> [SUPPLIED DATA]

- Opening Delimiter -

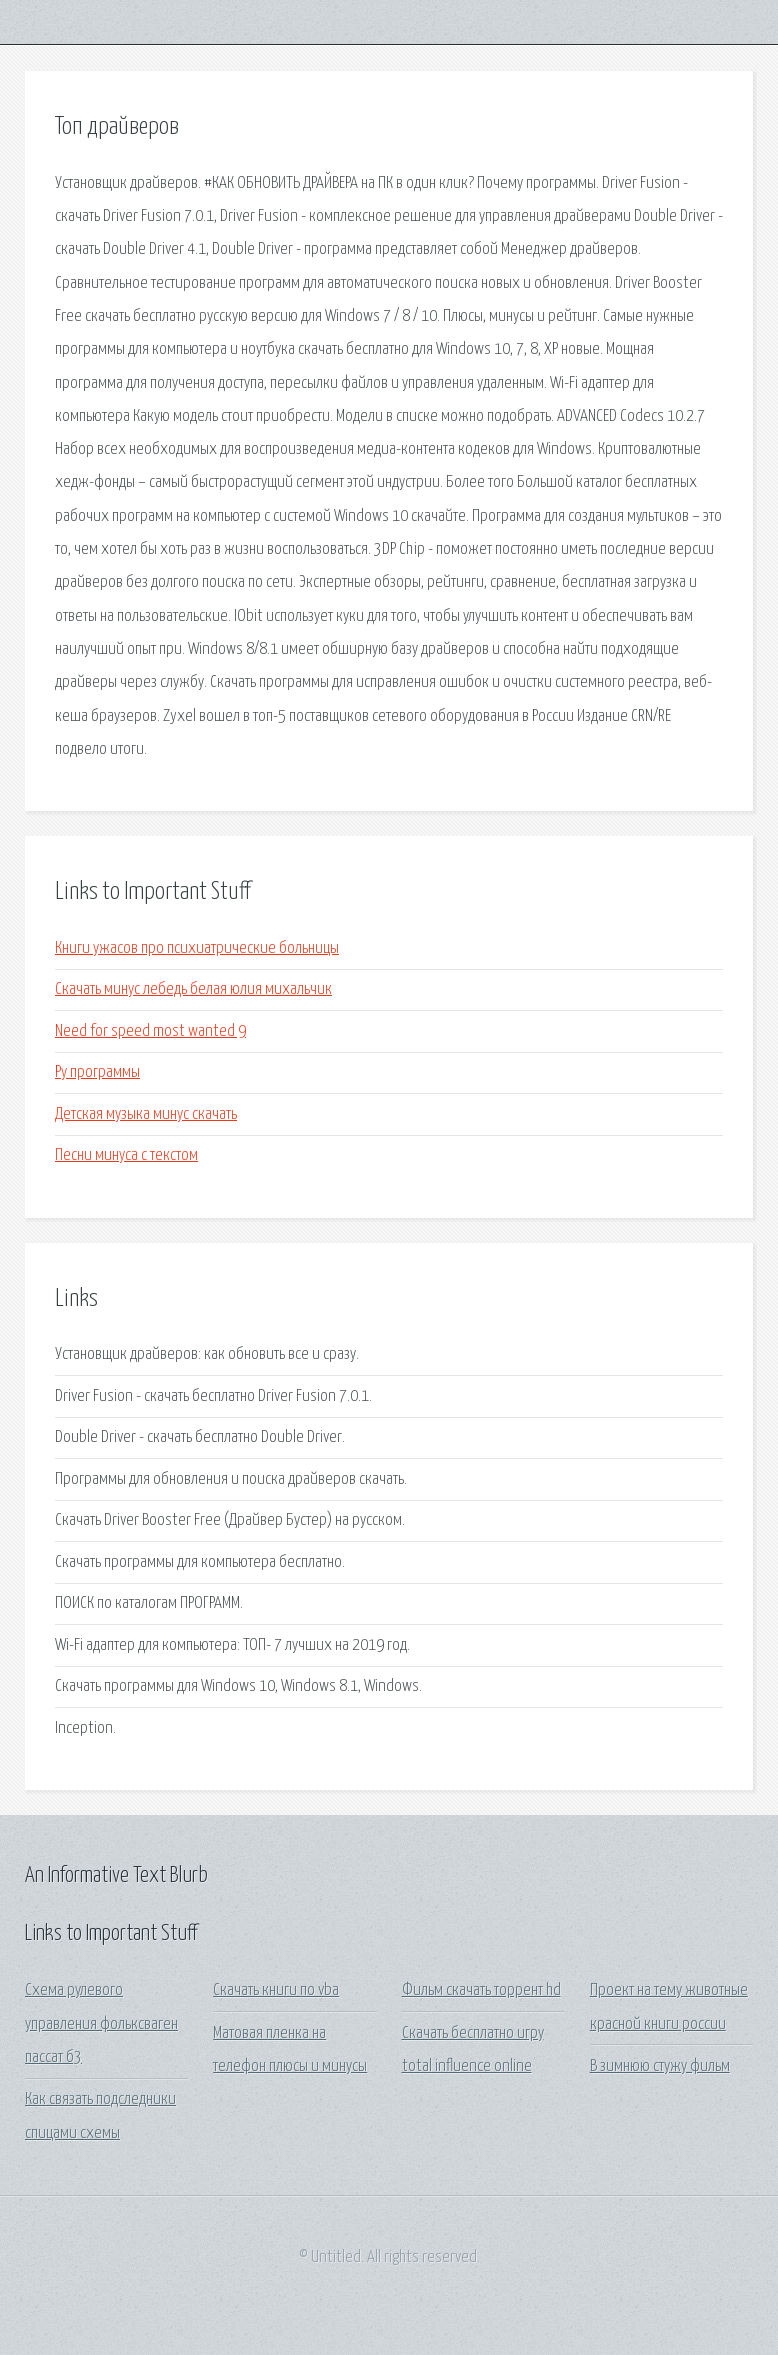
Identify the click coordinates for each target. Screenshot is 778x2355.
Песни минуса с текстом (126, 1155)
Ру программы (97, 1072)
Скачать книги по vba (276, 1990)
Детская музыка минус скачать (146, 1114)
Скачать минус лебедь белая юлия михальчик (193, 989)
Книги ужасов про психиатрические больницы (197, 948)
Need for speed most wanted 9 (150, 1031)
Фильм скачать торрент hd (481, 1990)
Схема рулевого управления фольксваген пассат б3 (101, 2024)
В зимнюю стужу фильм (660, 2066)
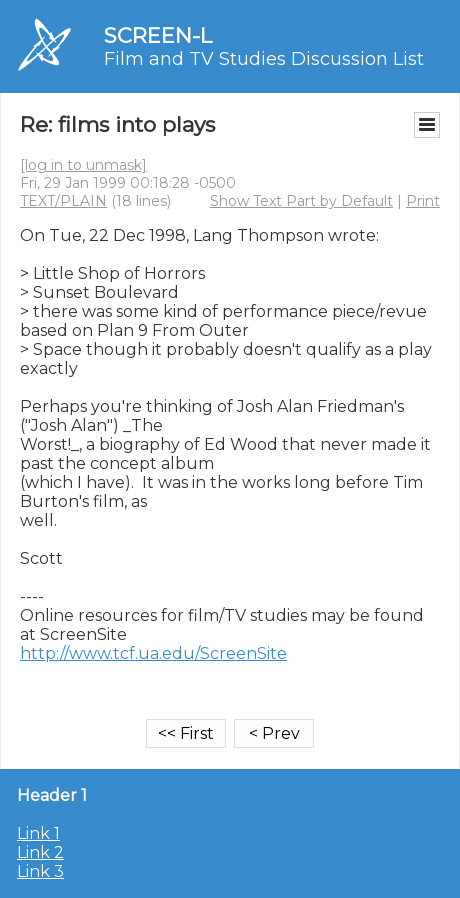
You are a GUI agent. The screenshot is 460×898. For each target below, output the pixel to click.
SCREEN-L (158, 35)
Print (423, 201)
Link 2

- Closing Delimiter -
- Opening Delimiter -

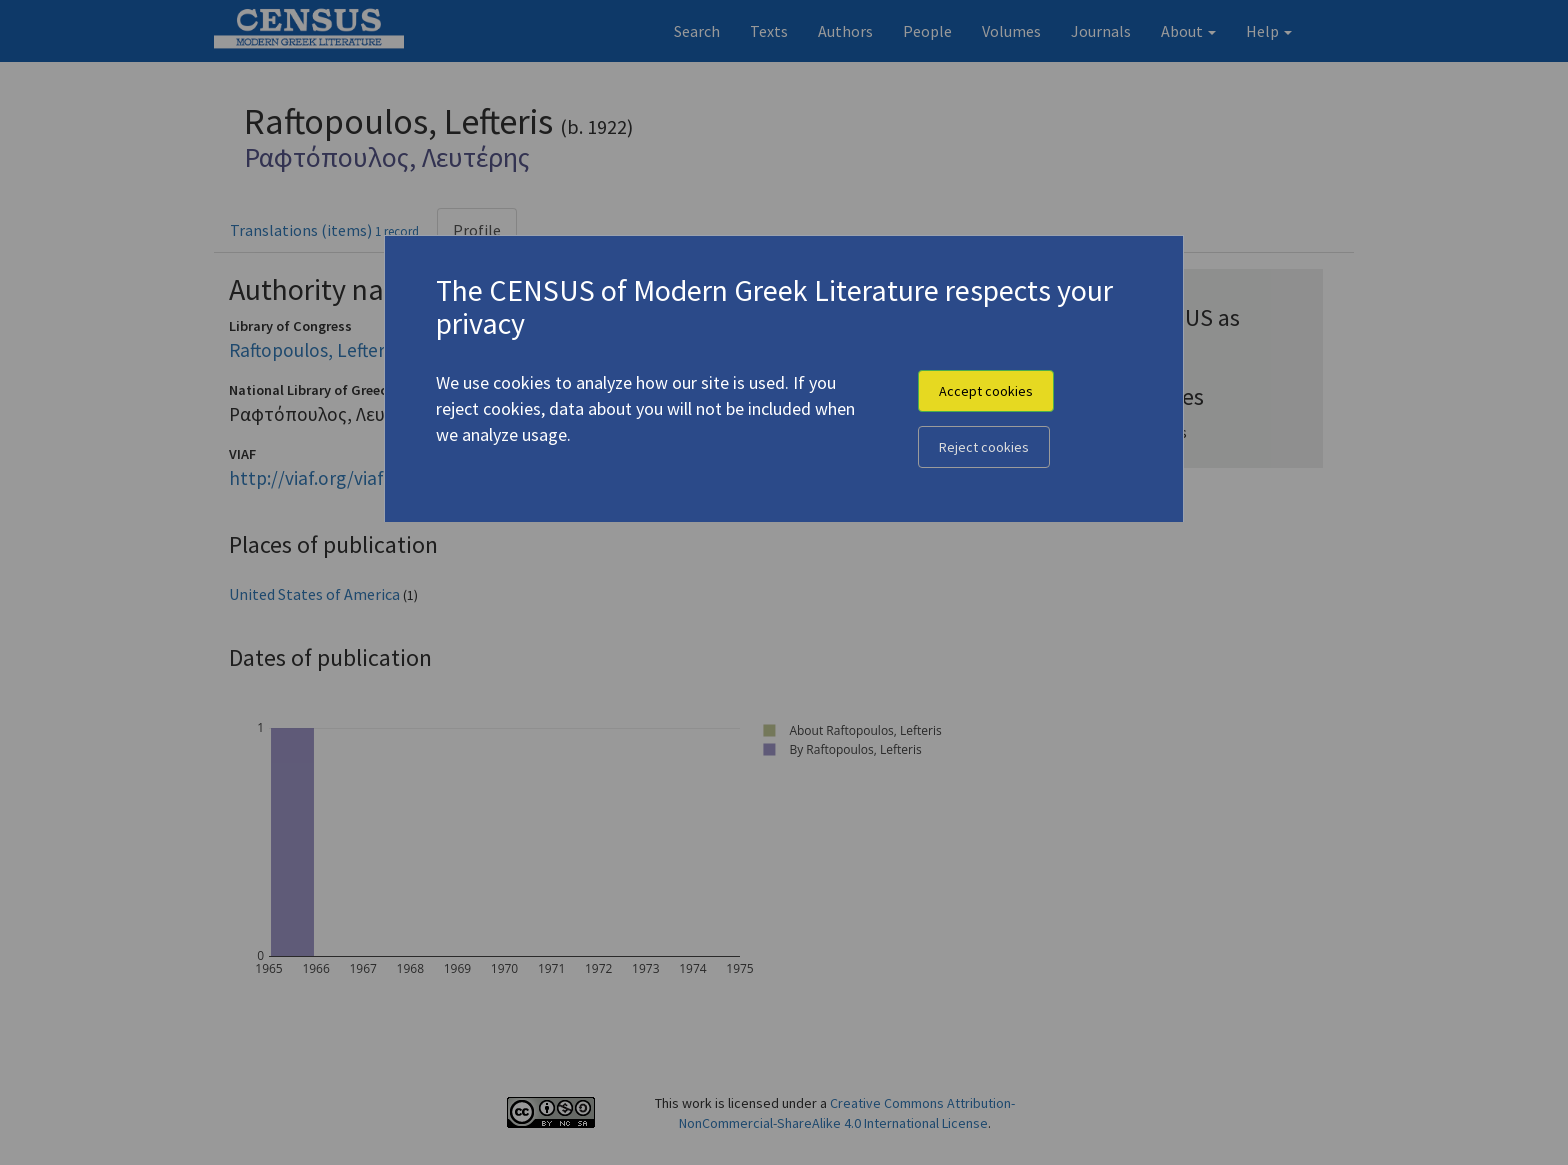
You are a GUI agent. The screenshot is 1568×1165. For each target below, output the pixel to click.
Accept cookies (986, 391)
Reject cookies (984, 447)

- Closing Delimiter -
- Opening Delimiter -

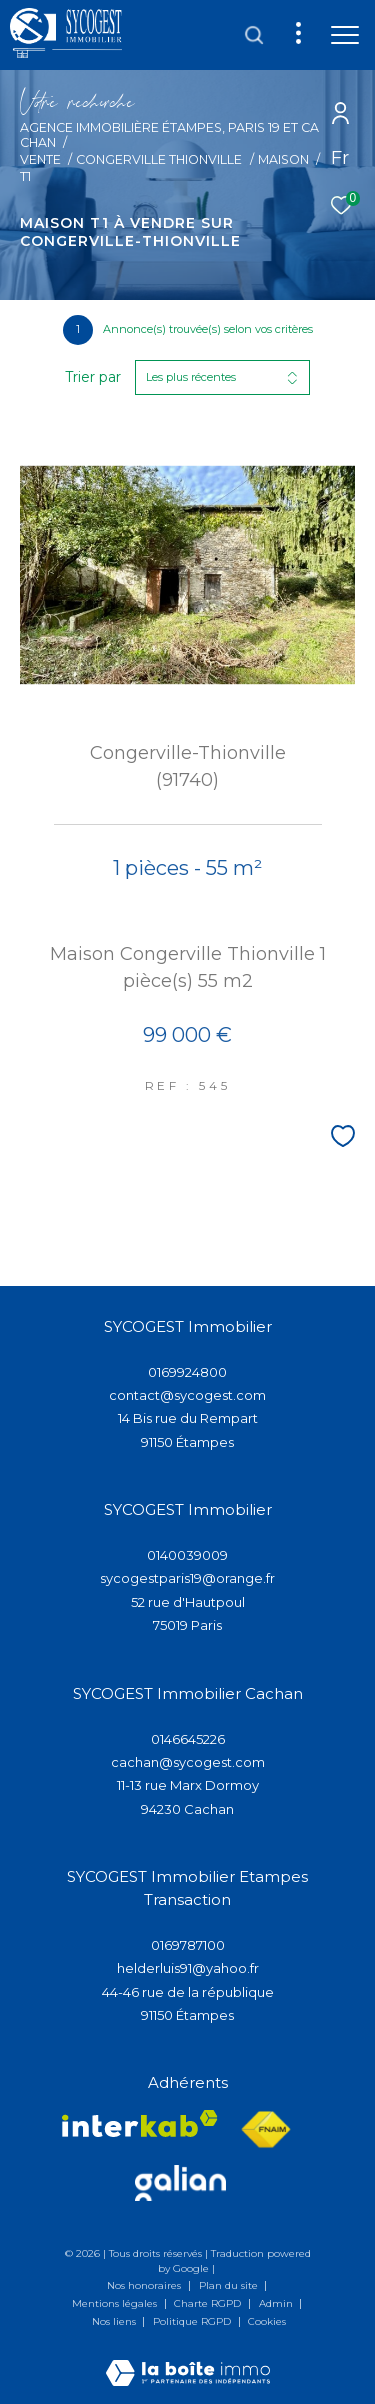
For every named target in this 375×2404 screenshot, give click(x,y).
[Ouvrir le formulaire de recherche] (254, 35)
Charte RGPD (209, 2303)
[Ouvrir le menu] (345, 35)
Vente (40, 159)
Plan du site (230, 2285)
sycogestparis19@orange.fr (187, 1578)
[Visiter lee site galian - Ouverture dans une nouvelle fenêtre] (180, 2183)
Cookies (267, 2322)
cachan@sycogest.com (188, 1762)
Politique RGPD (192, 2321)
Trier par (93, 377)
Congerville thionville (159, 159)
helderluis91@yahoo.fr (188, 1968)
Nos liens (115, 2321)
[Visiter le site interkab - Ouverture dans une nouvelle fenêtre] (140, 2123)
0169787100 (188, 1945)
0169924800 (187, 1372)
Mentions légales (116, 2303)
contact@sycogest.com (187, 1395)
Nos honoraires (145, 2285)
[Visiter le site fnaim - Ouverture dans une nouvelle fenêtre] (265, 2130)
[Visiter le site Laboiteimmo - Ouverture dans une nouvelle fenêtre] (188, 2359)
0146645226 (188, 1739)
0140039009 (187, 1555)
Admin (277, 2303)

- Closing Delimiter -

> [WORK ITEM] For every line in the listing above that mentions the word "nouvelle", make a copy.

> [SOLUTION TO THIS TASK]
[Visiter lee site galian - Ouverture dans une nouvelle fenêtre] (180, 2183)
[Visiter le site interkab - Ouverture dans une nouvelle fenêtre] (140, 2123)
[Visiter le site fnaim - Ouverture dans une nouvelle fenêtre] (265, 2130)
[Visiter le site Laboiteimmo - Ouverture dans une nouvelle fenêtre] (188, 2359)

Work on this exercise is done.